╭─ MATERIAL PROVIDED

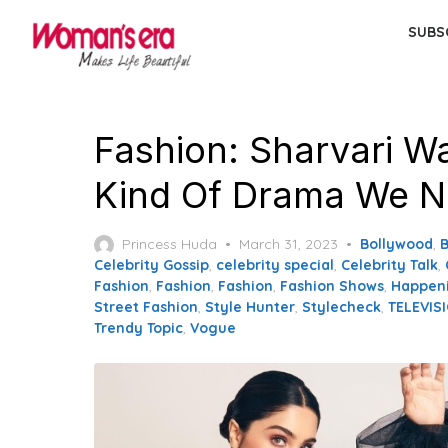
Skip
SUBS
to
the
content
Fashion: Sharvari W
Kind Of Drama We N
Posted
Princess Huda
March 31, 2023
Bollywood
,
on
Celebrity Gossip
,
celebrity special
,
Celebrity Talk
,
Fashion
,
Fashion
,
Fashion
,
Fashion Shows
,
Happen
Street Fashion
,
Style Hunter
,
Stylecheck
,
TELEVIS
Trendy Topic
,
Vogue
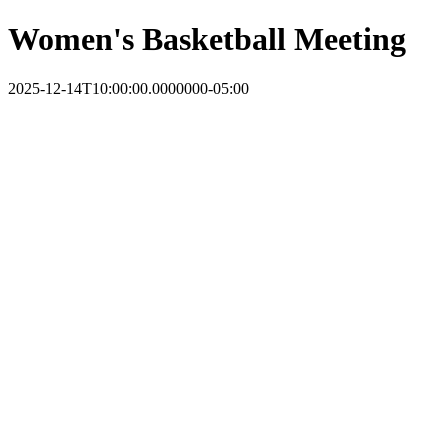
Women's Basketball Meeting
2025-12-14T10:00:00.0000000-05:00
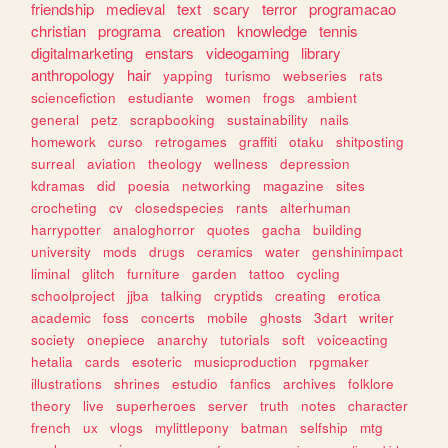
friendship
medieval
text
scary
terror
programacao
christian
programa
creation
knowledge
tennis
digitalmarketing
enstars
videogaming
library
anthropology
hair
yapping
turismo
webseries
rats
sciencefiction
estudiante
women
frogs
ambient
general
petz
scrapbooking
sustainability
nails
homework
curso
retrogames
graffiti
otaku
shitposting
surreal
aviation
theology
wellness
depression
kdramas
did
poesia
networking
magazine
sites
crocheting
cv
closedspecies
rants
alterhuman
harrypotter
analoghorror
quotes
gacha
building
university
mods
drugs
ceramics
water
genshinimpact
liminal
glitch
furniture
garden
tattoo
cycling
schoolproject
jjba
talking
cryptids
creating
erotica
academic
foss
concerts
mobile
ghosts
3dart
writer
society
onepiece
anarchy
tutorials
soft
voiceacting
hetalia
cards
esoteric
musicproduction
rpgmaker
illustrations
shrines
estudio
fanfics
archives
folklore
theory
live
superheroes
server
truth
notes
character
french
ux
vlogs
mylittlepony
batman
selfship
mtg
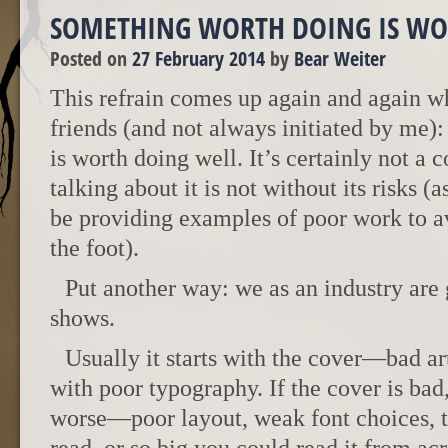
SOMETHING WORTH DOING IS WO
Posted on
27 February 2014
by
Bear Weiter
This refrain comes up again and again w
friends (and not always initiated by me)
is worth doing well. It’s certainly not a 
talking about it is not without its risks (a
be providing examples of poor work to a
the foot).
Put another way: we as an industry are 
shows.
Usually it starts with the cover—bad ar
with poor typography. If the cover is bad,
worse—poor layout, weak font choices, te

╰─

» GOAL OF THE EXERCISE: Restate the data above word for word. Skip every picture.

» RESPONSE TO THIS TASK:
Skip
SUBS
to
the
content
Fashion: Sharvari W
Kind Of Drama We N
Posted
Princess Huda
March 31, 2023
Bollywood
,
on
Celebrity Gossip
,
celebrity special
,
Celebrity Talk
,
Fashion
,
Fashion
,
Fashion
,
Fashion Shows
,
Happen
Street Fashion
,
Style Hunter
,
Stylecheck
,
TELEVIS
Trendy Topic
,
Vogue
Women's Basketball Meeting
2025-12-14T10:00:00.0000000-05:00
friendship
medieval
text
scary
terror
programacao
christian
programa
creation
knowledge
tennis
digitalmarketing
enstars
videogaming
library
anthropology
hair
yapping
turismo
webseries
rats
sciencefiction
estudiante
women
frogs
ambient
general
petz
scrapbooking
sustainability
nails
homework
curso
retrogames
graffiti
otaku
shitposting
surreal
aviation
theology
wellness
depression
kdramas
did
poesia
networking
magazine
sites
crocheting
cv
closedspecies
rants
alterhuman
harrypotter
analoghorror
quotes
gacha
building
university
mods
drugs
ceramics
water
genshinimpact
liminal
glitch
furniture
garden
tattoo
cycling
schoolproject
jjba
talking
cryptids
creating
erotica
academic
foss
concerts
mobile
ghosts
3dart
writer
society
onepiece
anarchy
tutorials
soft
voiceacting
hetalia
cards
esoteric
musicproduction
rpgmaker
illustrations
shrines
estudio
fanfics
archives
folklore
theory
live
superheroes
server
truth
notes
character
french
ux
vlogs
mylittlepony
batman
selfship
mtg
SOMETHING WORTH DOING IS WO
Posted on
27 February 2014
by
Bear Weiter
This refrain comes up again and again w
friends (and not always initiated by me)
is worth doing well. It’s certainly not a 
talking about it is not without its risks (a
be providing examples of poor work to a
the foot).
Put another way: we as an industry are 
shows.
Usually it starts with the cover—bad ar
with poor typography. If the cover is bad,
worse—poor layout, weak font choices, te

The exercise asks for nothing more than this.